### AIM OF THE EXERCISE
Copy exactly, and only, the lines from the line containing "명합니다. 부동산, 금융시장, 대출을 준비하는 이들에게 꼭 필요" through the last line of the records below, both included, and leave out any pictures.
+---+
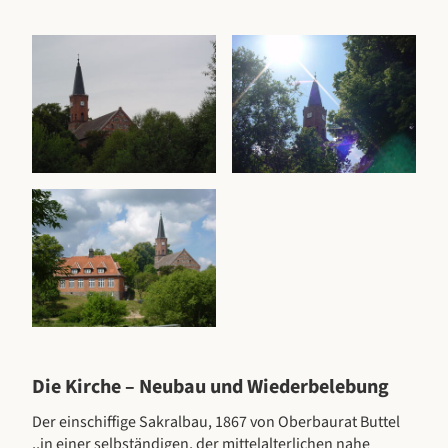
Die Kirche – Neubau und Wiederbelebung
Der einschiffige Sakralbau, 1867 von Oberbaurat Buttel
,,in einer selbständigen, der mittelalterlichen nahe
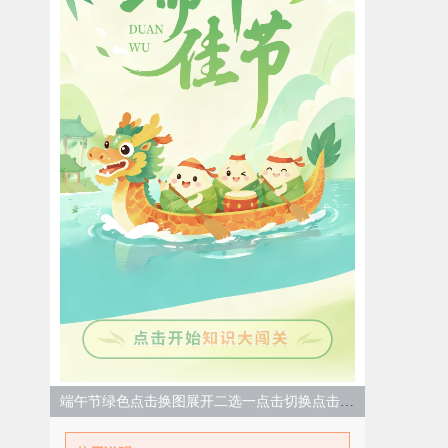
端午节绿色点击换图展开二选一点击切换点击换图SVG（仅支持手机端触发）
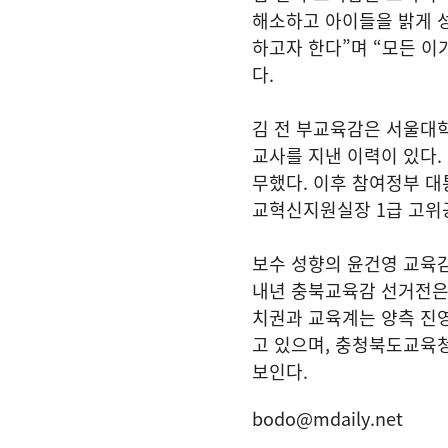
해소하고 아이들을 밝게 
하고자 한다”며 “모든 
다.
김 전 부교육감은 서울대
교사를 지낸 이력이 있다
무했다. 이후 참여정부 
교혁신지원실장 1급 고위
보수 성향의 윤건영 교육
내년 충북교육감 선거전은 
치권과 교육계는 양측 진영
고 있으며, 충청북도교육
보인다.
bodo@mdaily.net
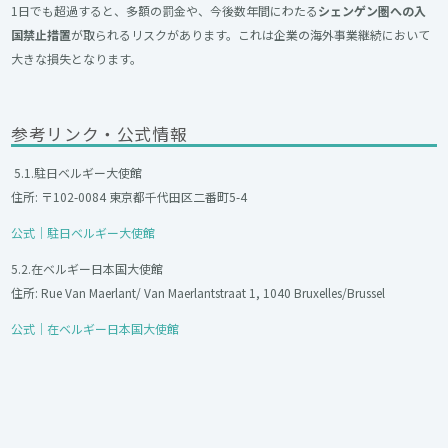
1日でも超過すると、多額の罰金や、今後数年間にわたる
シェンゲン圏への入
国禁止措置
が取られるリスクがあります。これは企業の海外事業継続において
大きな損失となります。
参考リンク・公式情報
5.1.駐日ベルギー大使館
住所: 〒102-0084 東京都千代田区二番町5-4
公式｜駐日ベルギー大使館
5.2.在ベルギー日本国大使館
住所: Rue Van Maerlant/ Van Maerlantstraat 1, 1040 Bruxelles/Brussel
公式｜在ベルギー日本国大使館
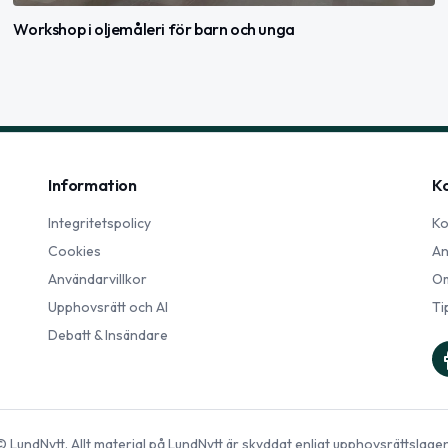
Workshop i oljemåleri för barn och unga
Information
K
Integritetspolicy
Ko
Cookies
An
Användarvillkor
Om
Upphovsrätt och AI
Ti
Debatt & Insändare
©
LundNytt
. Allt material på
LundNytt
är skyddat enligt upphovsrättslagen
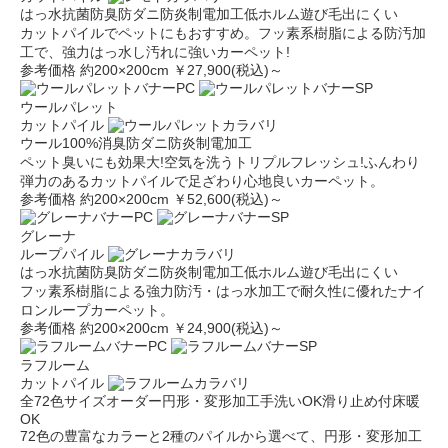
はっ水
抗菌防臭
防ダニ
防炎
制電加工
低ホルム
遊び毛出にくい
カットパイルでペットにもおすすめ。フッ素系樹脂による防汚加
工で、強力はっ水し汚れに強いカーペット!
参考価格 約200×200cm ￥27,900(税込)～
ウールパレット
カットパイル
ウール100%
消臭
防ダニ
防炎
制電加工
ペット臭いにも効果大!空気を洗うトリプルフレッシュ!ふんわり
弾力のあるカットパイルで足ざわり心地良いカーペット。
参考価格 約200×200cm ￥52,600(税込)～
グレーナ
ループパイル
はっ水
抗菌防臭
防ダニ
防炎
制電加工
低ホルム
遊び毛出にくい
フッ素系樹脂による強力防汚・はっ水加工で耐久性に優れたナイ
ロンループカーペット。
参考価格 約200×200cm ￥24,900(税込)～
ラフルーム
カットパイル
全72色
サイズオーダー
円形・変形加工
手洗いOK
滑り止め付
床暖
OK
72色の豊富なカラーと2種のパイルから選べて、円形・変形加工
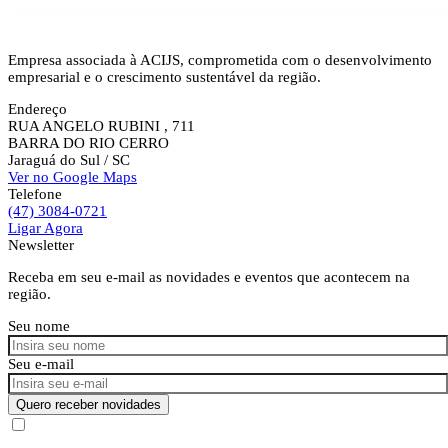
Empresa associada à ACIJS, comprometida com o desenvolvimento
empresarial e o crescimento sustentável da região.
Endereço
RUA ANGELO RUBINI , 711
BARRA DO RIO CERRO
Jaraguá do Sul
/ SC
Ver no Google Maps
Telefone
(47) 3084-0721
Ligar Agora
Newsletter
Receba em seu e-mail as novidades e eventos que acontecem na
região.
Seu nome
Seu e-mail
Quero receber novidades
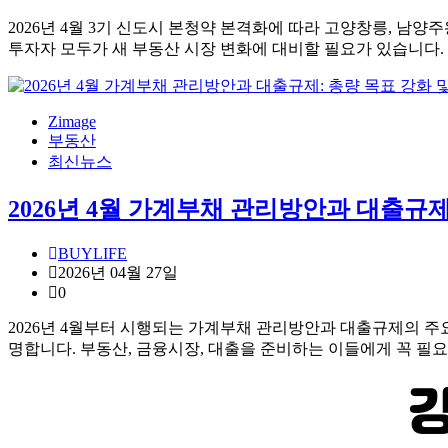
2026년 4월 3기 신도시 본청약 본격화에 따라 고양창릉, 남
투자자 모두가 새 부동산 시장 변화에 대비할 필요가 있습니다.
Zimage
부동산
최신뉴스
2026년 4월 가계부채 관리방안과 대출규제
BUYLIFE
2026년 04월 27일
0
2026년 4월부터 시행되는 가계부채 관리방안과 대출규제의 주요
명합니다. 부동산, 금융시장, 대출을 준비하는 이들에게 꼭 필요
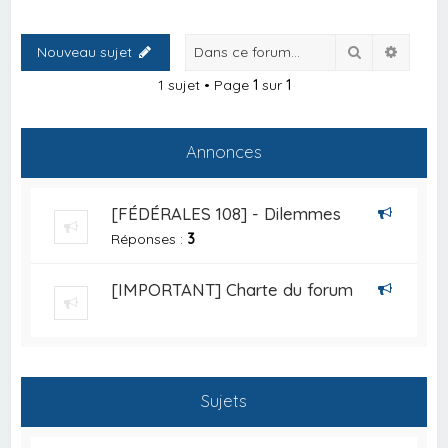
Rechercher
Recher
Nouveau sujet
1 sujet • Page
1
sur
1
Annonces
[FÉDÉRALES 108] - Dilemmes
Réponses :
3
[IMPORTANT] Charte du forum
Sujets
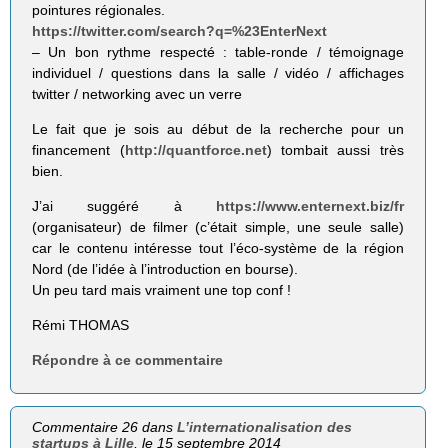
pointures régionales.
https://twitter.com/search?q=%23EnterNext
– Un bon rythme respecté : table-ronde / témoignage
individuel / questions dans la salle / vidéo / affichages
twitter / networking avec un verre
Le fait que je sois au début de la recherche pour un
financement (
http://quantforce.net
) tombait aussi très
bien.
J’ai suggéré à
https://www.enternext.biz/fr
(organisateur) de filmer (c’était simple, une seule salle)
car le contenu intéresse tout l’éco-système de la région
Nord (de l’idée à l’introduction en bourse).
Un peu tard mais vraiment une top conf !
Rémi THOMAS
Répondre à ce commentaire
Commentaire 26 dans
L’internationalisation des
startups à Lille
, le 15 septembre 2014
+---+
### RESPONSE
명합니다. 부동산, 금융시장, 대출을 준비하는 이들에게 꼭 필요
Rechercher
Recher
Nouveau sujet
1 sujet • Page
1
sur
1
Annonces
[FÉDÉRALES 108] - Dilemmes
Réponses :
3
[IMPORTANT] Charte du forum
Sujets
pointures régionales.
https://twitter.com/search?q=%23EnterNext
– Un bon rythme respecté : table-ronde / témoignage
individuel / questions dans la salle / vidéo / affichages
twitter / networking avec un verre
Le fait que je sois au début de la recherche pour un
financement (
http://quantforce.net
) tombait aussi très
bien.
J’ai suggéré à
https://www.enternext.biz/fr
(organisateur) de filmer (c’était simple, une seule salle)
car le contenu intéresse tout l’éco-système de la région
Nord (de l’idée à l’introduction en bourse).
Un peu tard mais vraiment une top conf !
Rémi THOMAS
Répondre à ce commentaire
Commentaire 26 dans
L’internationalisation des
startups à Lille
, le 15 septembre 2014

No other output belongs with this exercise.